The LEA interface provides several advantages over both

HEA and digital interfaces. Compared to the digital interface,

LEA is simpler to define and test. IEEE C37.92 [16], IEC

60044-7 [17], and 60044-8 [12] provide requirements of the

LEA interface. The requirements given by IEEE and IEC

standards are mostly consistent and defined in a simple way.

The LEA output of an electronic CT or VT is a signal less

than 10 V, with load (burden) being a few kilo ohms or larger.

Compared to a high-energy interface for an electronic

instrument transformer, the LEA option provides several

advantages. First, the HEA output is usually driven from an

LEA output, using additional circuitry to amplify the signal.

Accordingly, the LEA output is a necessary part of an HEA

output. Next, the addition of these amplifiers increases the

cost and reduces the performance of the system (albeit still

satisfactory). Both bandwidth and accuracy performance of

the system is better if the power amplifiers (HEA) are

eliminated. Finally, reliability and power requirements of the

electronics associated with instrument transformers are also

better if the amplifiers are eliminated. Most applications of

optical instrument transformers for protection applications to

date use the LEA interface between the sensor and the relay.

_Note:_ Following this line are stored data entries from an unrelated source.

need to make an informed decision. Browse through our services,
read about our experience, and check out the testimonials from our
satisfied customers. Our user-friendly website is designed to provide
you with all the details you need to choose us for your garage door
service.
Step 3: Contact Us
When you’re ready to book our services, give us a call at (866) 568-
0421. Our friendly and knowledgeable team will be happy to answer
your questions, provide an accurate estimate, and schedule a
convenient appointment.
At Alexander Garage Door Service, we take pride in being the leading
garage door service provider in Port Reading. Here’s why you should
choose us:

Several examples are provided in this paper.

The HEA interface effectively presents the most expensive

and least efficient option for connecting an optical instrument

transformer to a relay or meter; nevertheless, because of the

infrastructure in place and availability of secondary devices

with standard HEA input, it provides another practical option,

particularly for metering applications. Since HEA output is

driven from LEA, via an amplifier, every use of an HEA

interface for optical sensors is also a use of the LEA interface.

The cost, performance, space, and energy requirements of

these amplifiers is such that they are still a practical solution

for metering applications, but a lot more difficult for

protection applications. As such most energy metering

installations for optical CTs and VTs use the HEA interface.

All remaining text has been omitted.